My family has allergies. With that said, beautiful flowing draperies are not in our house. If one has problems with allergies (especially if they are dust related), fabrics can be a huge nuisance that collects dust and other allergens from people, pets, outdoors, or whatever. This is not to say that you absolutely cannot have fabric draperies if your people have allergies. It just means that if you decide to install long fabric draperies, you will need to have them cleaned and dusted more than usual resulting in a higher ownership commitment to the product. As we want to make our homes & places of business comfortable to those who inhabit it, I find it helpful to think outside the box to come up with a solution that is not only beautiful, but practical and healthy.
Here are my top ten alternatives to heavy draperies that you may find helpful:
1. Plantation Shutters & Blinds: They do need to be dusted but they are great for those w/ allergies as they can be wiped down easily. I suggest going with a vinyl as this material doesn’t warp as bad as the wood shutters in the heat.
2. Window Film: This is a great option for windows that don’t require a ton of privacy or have a view that you don’t want obstructed. For example; a lake, beach or mountain house with a panoramic view. Window film can also be a great option for those beautiful but pesky to decorate palladium windows that are too high up for traditional window coverings. Films certainly do help with heating and cooling expenses, too! This is not a DIY – have a professional company install.
3. Hang a stained glass in the window: This option provides more privacy than a window film. Still needs to be dusted but this can be accomplished easily and quickly. The downside to this option is that stained glass products tend to be more traditional, and one may have a difficult time finding contemporary or modern styles. Would be a great option for a more traditional, eclectic or bohemian space.
4. Moveable panels: Panels can be constructed out of a woven plastic, fabric or even metal. Your imagination is the only limitation. This option has many choices that are especially suited to contemporary, modern and even commercial applications. The lack of folds leaves less surface area for dust and other allergens to collect. Panels can be installed to swing out or slide in front of each other making it great for various window casings.
5. Naked Windows: There is no steadfast rule that every window has to have a window covering. Lack of window coverings can add a clean, no-fuss aesthetic to your interior. I personally have no window covering in our office as the window is a beautiful bay window that is private and looks out on a tree filled with birds and squirrels. This is such a joy to watch.
6. Shades: Shades have come a long way since the narrow product lines of the 1970’s and 1980’s. They can be produced to fit various styles and needs. Shades can be woven, plastic, wood, cellular, etc… The automation features that have surfaced in the last decade make them an option to strongly consider.
7. Fabric Valances: Would still need to be washed occasionally, but their small size would allow this task to be done quickly without much fuss. They are easy to hang and usually cheaper than their drapery counterparts.

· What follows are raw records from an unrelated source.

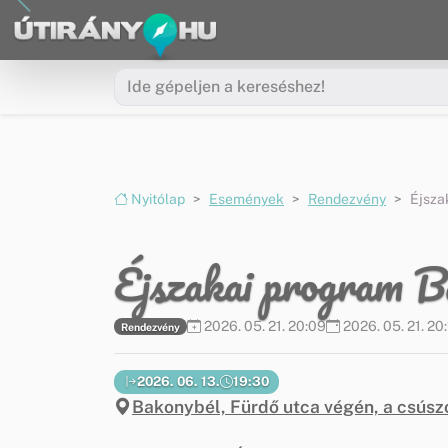
Ugrás a menüre
Ugrás a tartalomra
Nyitólap
Események
Rendezvény
Éjsza
Éjszakai program B
2026. 05. 21. 20:09
2026. 05. 21. 20:
Rendezvény
2026. 06. 13.
19:30
Bakonybél, Fürdő utca végén, a csúszó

8. Cornice Boards: This is such a versatile type of covering for windows. It’s small, but can make a great impact on the aesthetic of the room with its wide variety of styles and types. A cornice board can be made from anything; wood, metal, plastic, foam core, etc.. One is only limited by their budget and imagination! Wood and metal ones can be left uncovered to achieve a specific look or any of them can be covered with fabric or whatever material strikes your fancy.
9. Sliding Barn-Style Doors: Most people only use them for actual doors, but the sliding aspect makes it equally great for window applications. Sliding doors would allow your window to be open for enjoying a view during the day and easily close in the evening or whenever you want privacy. They come in so many different styles and materials that this is worth a look. Obviously not ideal for every window.
10. Rouladen Rolling Window Shades: When we lived in Germany, our rental house (and all the other homes, too) had these rolling shades affixed to the outside of the window casing. These rouladens were operated from the inside via a pull cord or motorized switch. Typically constructed of a metal material, this would be the absolute perfect window material for a hard-core allergy sufferer. Not only is the treatment on the outside of the window, but can be easily cleaned with a water hose or pressure-washer. When they close, the rouladens completely block out the light making it a life-saver for not only the allergy-prone, but also shift workers and baby nurseries. I think rouladens would be great for beach homes, too, to help protect windows during storms. You can see a demonstration of them here: https://www.youtube.com/watch?v=_KePLmie7lE
This is just a small list of many options out there, but hopefully this helps those with this question start thinking about the alternatives to traditional window treatments. Happy Designing!